We define a matrix with the size of our input images:

input_img = keras.Input(shape=(784,))

Now, we define the encoded representation of the input:

encoded = layers.Dense(encoding_dim, activation='relu')(input_img)

This line takes an input with the size of the input_img and outputs into the variable encoded, a representation with the size of the encoding_dim, using the relu activation function.

Now, we define the lossy reconstruction of the input:

decoded = layers.Dense(784, activation='sigmoid')(encoded)

This line takes an input with the size of encoded and outputs into the variable decoded, a representation with the size of 784 (which is the size of the input), using the sigmoid activation function.

We also need to define a model that maps an input to its reconstruction:

autoencoder = keras.Model(input_img, decoded)

Now, we define the encoder and decoder. First, the encoder:

encoder = keras.Model(input_img, encoded)

It maps an input image to its encoded representation.

Then, the decoder:

Just like for the encoder, we need to define a matrix with the size of our compressed images. We also need to retrieve the last layer of the autoencoder model, i.e. the decoder layer:

encoded_input = keras.Input(shape=(encoding_dim,))
decoder_layer = autoencoder.layers[-1]
decoder = keras.Model(encoded_input, decoder_layer(encoded_input))

Now, we compile compile our model:

autoencoder.compile(optimizer='adam', loss='binary_crossentropy')

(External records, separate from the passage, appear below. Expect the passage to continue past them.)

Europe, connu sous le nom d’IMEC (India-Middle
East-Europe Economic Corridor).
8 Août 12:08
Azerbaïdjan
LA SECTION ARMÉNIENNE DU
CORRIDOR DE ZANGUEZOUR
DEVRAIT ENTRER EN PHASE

We need to normalize the input data and flatten it:

x_train = x_train.astype('float32') / 255.
x_test = x_test.astype('float32') / 255.
x_train = x_train.reshape((len(x_train), np.prod(x_train.shape[1:])))
x_test = x_test.reshape((len(x_test), np.prod(x_test.shape[1:])))

We can view the shape of our data:

print(x_train.shape)
print(x_test.shape)

Now, we can train our autoencoder. We need to set the number of epochs, batch size and other parameters if you want. We could have separated the data into training, testing and validation sets, but for this tutorial, we used only training and testing, therefore, we used the training data as the validation set. You can also try this using the three splits.

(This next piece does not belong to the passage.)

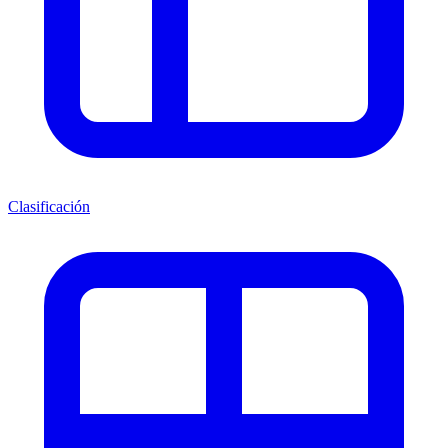
Clasificación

autoencoder.fit(x_train, x_train, epochs=50, batch_size=256,
                 shuffle=True, validation_data=(x_test, x_test))

Now, we want to visualize the original images and the reconstructed input. We create the compressed representation using the encoder, and then recreate the input using the decoder:

encoded_imgs = encoder.predict(x_test)
decoded_imgs = decoder.predict(encoded_imgs)

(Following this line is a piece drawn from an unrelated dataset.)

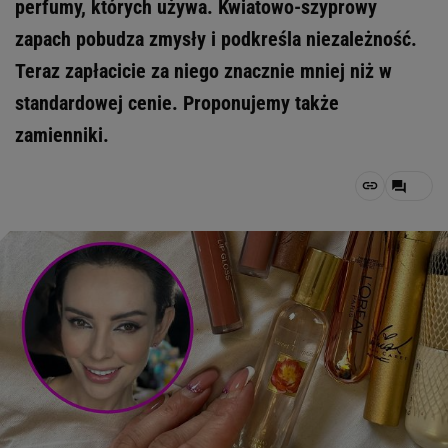
perfumy, których używa. Kwiatowo-szyprowy
zapach pobudza zmysły i podkreśla niezależność.
Teraz zapłacicie za niego znacznie mniej niż w
standardowej cenie. Proponujemy także
zamienniki.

We will use the library matplotlib.pyplot for plotting. We can keep the import down here, but it is always good practice to place it at the beginning with the other imports.

import matplotlib.pyplot as plt

n = 10 # How many digits we will display
plt.figure(figsize=(20, 4))
for i in range(n):
    # Display original
    ax = plt.subplot(2, n, i + 1)
    plt.imshow(x_test[i].reshape(28, 28))
    plt.gray()
    ax.get_xaxis().set_visible(False)
    ax.get_yaxis().set_visible(False)

    # Display reconstruction
    ax = plt.subplot(2, n, i + 1 + n)
    plt.imshow(decoded_imgs[i].reshape(28, 28))
    plt.gray()
    ax.get_xaxis().set_visible(False)
    ax.get_yaxis().set_visible(False)
plt.show()

This is the result:

The first row is the original and the second row is the reconstructed input. We can see that the output is degraded. There are ways of improving this, however, this is all about the basics, so we will stick to that.

Conclusion

There are various ways to improve the simple autoencoder. The other types of autoencoders above are improvements of the simple autoencoder. We can add more layers, add dropouts or regularization or use a convolutional neural network instead of an artificial neural network. Hopefully, in the next tutorials, we can explore these improvements and other types of autoencoders.